**** Dataset records
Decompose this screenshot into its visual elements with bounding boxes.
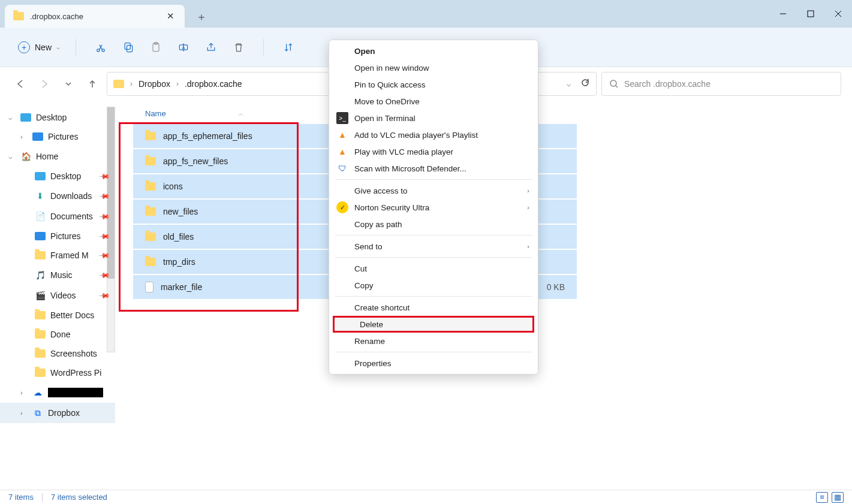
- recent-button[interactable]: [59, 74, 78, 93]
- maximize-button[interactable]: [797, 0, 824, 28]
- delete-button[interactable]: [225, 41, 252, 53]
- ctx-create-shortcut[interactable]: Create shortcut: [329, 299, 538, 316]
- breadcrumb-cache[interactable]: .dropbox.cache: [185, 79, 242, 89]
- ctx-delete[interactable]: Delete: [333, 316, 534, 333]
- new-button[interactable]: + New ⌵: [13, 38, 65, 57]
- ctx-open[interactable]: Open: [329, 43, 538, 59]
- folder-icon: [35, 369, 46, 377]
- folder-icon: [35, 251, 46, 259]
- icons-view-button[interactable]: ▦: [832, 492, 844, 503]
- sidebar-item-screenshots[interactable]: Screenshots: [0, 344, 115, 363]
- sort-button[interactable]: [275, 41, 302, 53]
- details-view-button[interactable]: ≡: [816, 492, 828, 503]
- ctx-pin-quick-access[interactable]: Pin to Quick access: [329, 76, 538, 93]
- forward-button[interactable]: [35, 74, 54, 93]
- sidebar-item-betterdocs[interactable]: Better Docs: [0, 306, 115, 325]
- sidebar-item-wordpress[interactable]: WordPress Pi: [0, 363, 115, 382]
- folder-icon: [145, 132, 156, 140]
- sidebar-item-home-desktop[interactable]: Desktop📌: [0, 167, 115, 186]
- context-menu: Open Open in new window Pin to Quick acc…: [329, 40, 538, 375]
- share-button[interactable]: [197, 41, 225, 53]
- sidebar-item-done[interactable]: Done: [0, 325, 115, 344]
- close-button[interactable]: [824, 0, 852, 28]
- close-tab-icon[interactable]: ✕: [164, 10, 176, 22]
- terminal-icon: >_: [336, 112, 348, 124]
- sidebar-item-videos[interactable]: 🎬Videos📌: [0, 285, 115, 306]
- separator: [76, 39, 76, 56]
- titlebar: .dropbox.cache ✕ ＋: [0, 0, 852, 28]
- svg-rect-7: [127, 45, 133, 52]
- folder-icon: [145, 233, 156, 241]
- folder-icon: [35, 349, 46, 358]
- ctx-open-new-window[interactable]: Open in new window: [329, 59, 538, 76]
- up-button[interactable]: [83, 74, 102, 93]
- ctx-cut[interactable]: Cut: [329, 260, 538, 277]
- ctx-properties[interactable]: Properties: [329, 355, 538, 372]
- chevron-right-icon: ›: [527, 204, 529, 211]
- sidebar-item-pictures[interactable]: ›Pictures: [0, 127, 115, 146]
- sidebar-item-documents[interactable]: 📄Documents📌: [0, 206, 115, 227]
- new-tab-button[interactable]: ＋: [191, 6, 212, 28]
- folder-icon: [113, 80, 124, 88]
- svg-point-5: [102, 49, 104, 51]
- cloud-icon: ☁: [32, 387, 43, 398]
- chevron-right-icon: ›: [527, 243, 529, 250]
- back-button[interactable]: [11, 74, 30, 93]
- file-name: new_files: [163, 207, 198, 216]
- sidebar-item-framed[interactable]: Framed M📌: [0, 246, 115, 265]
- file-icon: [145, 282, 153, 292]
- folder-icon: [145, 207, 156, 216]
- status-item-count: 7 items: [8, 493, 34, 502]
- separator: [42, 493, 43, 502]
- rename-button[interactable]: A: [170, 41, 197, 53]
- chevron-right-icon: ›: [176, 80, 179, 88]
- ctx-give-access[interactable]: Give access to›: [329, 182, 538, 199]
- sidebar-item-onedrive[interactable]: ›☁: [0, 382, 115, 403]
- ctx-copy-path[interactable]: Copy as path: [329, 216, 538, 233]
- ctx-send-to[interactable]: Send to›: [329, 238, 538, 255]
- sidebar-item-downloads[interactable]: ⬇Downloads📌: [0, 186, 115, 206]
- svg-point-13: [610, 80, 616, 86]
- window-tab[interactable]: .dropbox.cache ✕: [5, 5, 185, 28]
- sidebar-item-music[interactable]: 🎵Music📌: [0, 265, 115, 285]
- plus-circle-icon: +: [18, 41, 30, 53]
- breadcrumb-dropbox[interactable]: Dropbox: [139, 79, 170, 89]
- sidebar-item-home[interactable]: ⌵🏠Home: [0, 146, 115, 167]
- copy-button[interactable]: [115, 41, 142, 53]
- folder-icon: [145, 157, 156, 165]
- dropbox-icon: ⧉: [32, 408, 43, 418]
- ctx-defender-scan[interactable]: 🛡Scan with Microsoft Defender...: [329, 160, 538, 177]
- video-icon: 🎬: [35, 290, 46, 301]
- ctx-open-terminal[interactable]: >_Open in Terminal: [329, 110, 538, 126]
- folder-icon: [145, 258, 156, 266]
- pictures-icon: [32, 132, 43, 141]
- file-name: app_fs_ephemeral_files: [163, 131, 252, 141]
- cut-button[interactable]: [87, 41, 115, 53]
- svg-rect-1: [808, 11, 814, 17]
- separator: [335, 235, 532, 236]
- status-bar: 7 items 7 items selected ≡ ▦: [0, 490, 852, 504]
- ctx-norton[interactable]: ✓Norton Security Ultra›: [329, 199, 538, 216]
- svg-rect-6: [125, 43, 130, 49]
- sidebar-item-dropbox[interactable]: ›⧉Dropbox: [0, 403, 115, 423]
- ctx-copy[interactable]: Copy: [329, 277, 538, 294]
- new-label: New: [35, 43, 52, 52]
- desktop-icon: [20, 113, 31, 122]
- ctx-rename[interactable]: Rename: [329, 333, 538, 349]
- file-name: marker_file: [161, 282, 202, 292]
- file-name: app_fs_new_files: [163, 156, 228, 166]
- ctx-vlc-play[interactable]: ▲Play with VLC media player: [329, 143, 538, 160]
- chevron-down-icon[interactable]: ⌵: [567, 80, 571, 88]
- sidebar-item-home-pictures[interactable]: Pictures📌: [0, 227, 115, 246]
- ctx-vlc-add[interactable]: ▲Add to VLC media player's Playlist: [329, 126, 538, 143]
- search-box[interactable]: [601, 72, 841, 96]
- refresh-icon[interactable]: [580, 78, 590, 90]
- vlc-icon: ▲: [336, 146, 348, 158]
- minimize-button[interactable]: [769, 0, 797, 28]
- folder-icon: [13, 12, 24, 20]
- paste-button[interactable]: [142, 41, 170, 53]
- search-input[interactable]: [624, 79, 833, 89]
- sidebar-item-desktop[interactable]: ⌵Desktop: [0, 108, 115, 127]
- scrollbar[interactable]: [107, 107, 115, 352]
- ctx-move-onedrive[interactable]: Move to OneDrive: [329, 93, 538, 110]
********
To do –
Look through the entries, and return every line that the word "window" appears in.

Solution to the problem –
- context-menu: Open Open in new window Pin to Quick acc…: [329, 40, 538, 375]
- ctx-open-new-window[interactable]: Open in new window: [329, 59, 538, 76]
- window-tab[interactable]: .dropbox.cache ✕: [5, 5, 185, 28]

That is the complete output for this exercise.